# EXERCISE DIRECTIONS:
Find the line with "есть (до 24 ч)" in the records below. Output exactly from there until after the line with "NTRA A UNA CANCHA CON UN BALÓN", without pictures.

# EXERCISE MATERIALS:
=====
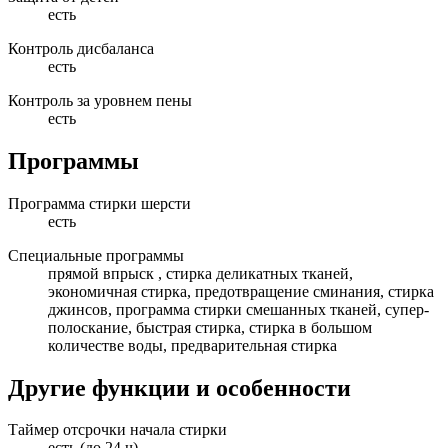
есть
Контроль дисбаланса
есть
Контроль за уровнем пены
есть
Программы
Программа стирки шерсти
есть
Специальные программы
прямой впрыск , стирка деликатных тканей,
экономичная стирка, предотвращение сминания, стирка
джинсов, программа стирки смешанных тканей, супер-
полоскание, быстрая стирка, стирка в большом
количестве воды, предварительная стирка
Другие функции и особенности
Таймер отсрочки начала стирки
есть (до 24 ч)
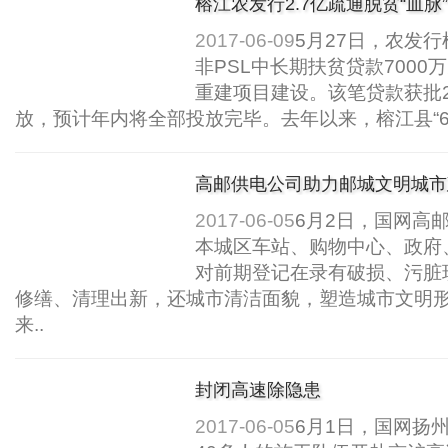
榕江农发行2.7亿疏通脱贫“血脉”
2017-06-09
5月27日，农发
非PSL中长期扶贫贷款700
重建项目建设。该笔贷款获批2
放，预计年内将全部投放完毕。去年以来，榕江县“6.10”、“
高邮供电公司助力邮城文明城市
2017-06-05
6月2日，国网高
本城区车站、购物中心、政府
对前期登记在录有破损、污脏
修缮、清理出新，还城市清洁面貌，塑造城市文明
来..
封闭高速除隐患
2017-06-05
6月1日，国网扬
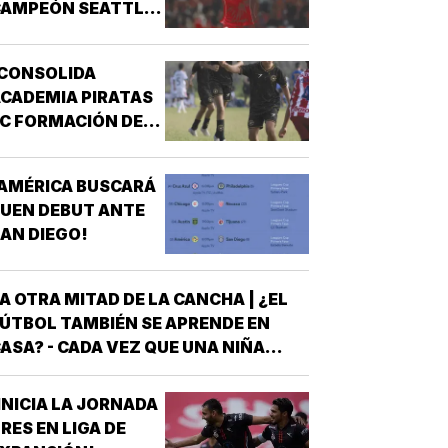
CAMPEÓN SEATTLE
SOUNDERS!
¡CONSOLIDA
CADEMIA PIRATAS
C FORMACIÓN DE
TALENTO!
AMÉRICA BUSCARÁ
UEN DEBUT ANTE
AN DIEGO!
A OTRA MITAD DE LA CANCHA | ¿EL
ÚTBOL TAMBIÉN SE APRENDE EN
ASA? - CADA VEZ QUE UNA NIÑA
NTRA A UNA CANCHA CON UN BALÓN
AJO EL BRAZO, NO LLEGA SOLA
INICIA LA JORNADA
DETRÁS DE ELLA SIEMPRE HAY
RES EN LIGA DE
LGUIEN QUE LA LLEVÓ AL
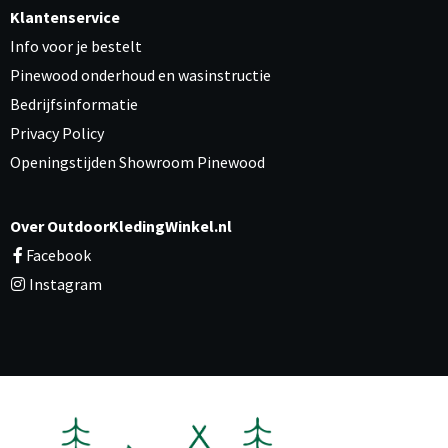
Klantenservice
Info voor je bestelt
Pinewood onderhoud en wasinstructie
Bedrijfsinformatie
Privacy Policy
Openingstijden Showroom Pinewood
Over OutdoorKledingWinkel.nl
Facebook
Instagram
=====
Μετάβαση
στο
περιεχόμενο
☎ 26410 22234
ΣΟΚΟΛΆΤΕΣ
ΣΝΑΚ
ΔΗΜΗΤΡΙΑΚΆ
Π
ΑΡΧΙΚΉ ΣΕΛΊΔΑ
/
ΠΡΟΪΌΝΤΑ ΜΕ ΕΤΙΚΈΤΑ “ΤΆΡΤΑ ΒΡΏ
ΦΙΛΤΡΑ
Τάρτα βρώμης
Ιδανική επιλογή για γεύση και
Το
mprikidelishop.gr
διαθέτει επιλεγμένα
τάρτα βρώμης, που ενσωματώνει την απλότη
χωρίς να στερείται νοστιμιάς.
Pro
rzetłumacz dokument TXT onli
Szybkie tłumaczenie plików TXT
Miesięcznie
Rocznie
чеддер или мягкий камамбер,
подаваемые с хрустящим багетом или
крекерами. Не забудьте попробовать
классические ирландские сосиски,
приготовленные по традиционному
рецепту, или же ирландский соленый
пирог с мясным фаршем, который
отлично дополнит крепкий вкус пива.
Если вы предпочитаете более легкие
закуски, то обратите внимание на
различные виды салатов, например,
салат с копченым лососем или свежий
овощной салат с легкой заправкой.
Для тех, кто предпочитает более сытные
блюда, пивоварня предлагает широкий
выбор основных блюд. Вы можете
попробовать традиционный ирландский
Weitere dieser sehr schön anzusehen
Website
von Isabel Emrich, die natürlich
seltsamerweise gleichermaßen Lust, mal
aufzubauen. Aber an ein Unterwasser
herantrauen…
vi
=====
# RESPONSE AREA:
есть (до 24 ч)
榕江农发行2.7亿疏通脱贫“血脉”
2017-06-09
5月27日，农发
非PSL中长期扶贫贷款700
重建项目建设。该笔贷款获批2
放，预计年内将全部投放完毕。去年以来，榕江县“6.10”、“
高邮供电公司助力邮城文明城市
2017-06-05
6月2日，国网高
本城区车站、购物中心、政府
对前期登记在录有破损、污脏
修缮、清理出新，还城市清洁面貌，塑造城市文明
来..
封闭高速除隐患
2017-06-05
6月1日，国网扬
CAMPEÓN SEATTLE
SOUNDERS!
¡CONSOLIDA
CADEMIA PIRATAS
C FORMACIÓN DE
TALENTO!
AMÉRICA BUSCARÁ
UEN DEBUT ANTE
AN DIEGO!
A OTRA MITAD DE LA CANCHA | ¿EL
ÚTBOL TAMBIÉN SE APRENDE EN
ASA? - CADA VEZ QUE UNA NIÑA
NTRA A UNA CANCHA CON UN BALÓN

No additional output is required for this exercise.